Lines with the word "ADAC": copy all of them from the entries below.

Transcribed page contents:
··········

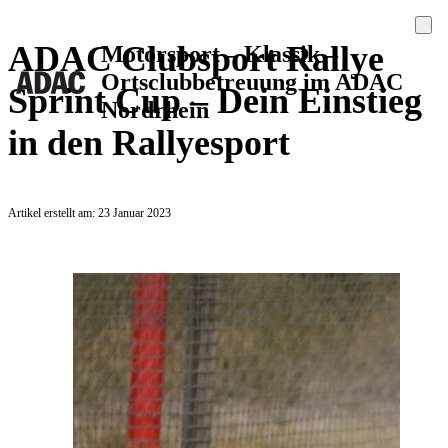
ADAC Clubsport Rallye
Motorsport – Klassik –
Ortsclubbetreuung im ADAC
Sprint Cup – Dein Einstieg
Nordrhein
in den Rallyesport
Artikel erstellt am: 23 Januar 2023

··········

Expected answer →
ADAC Clubsport Rallye
Ortsclubbetreuung im ADAC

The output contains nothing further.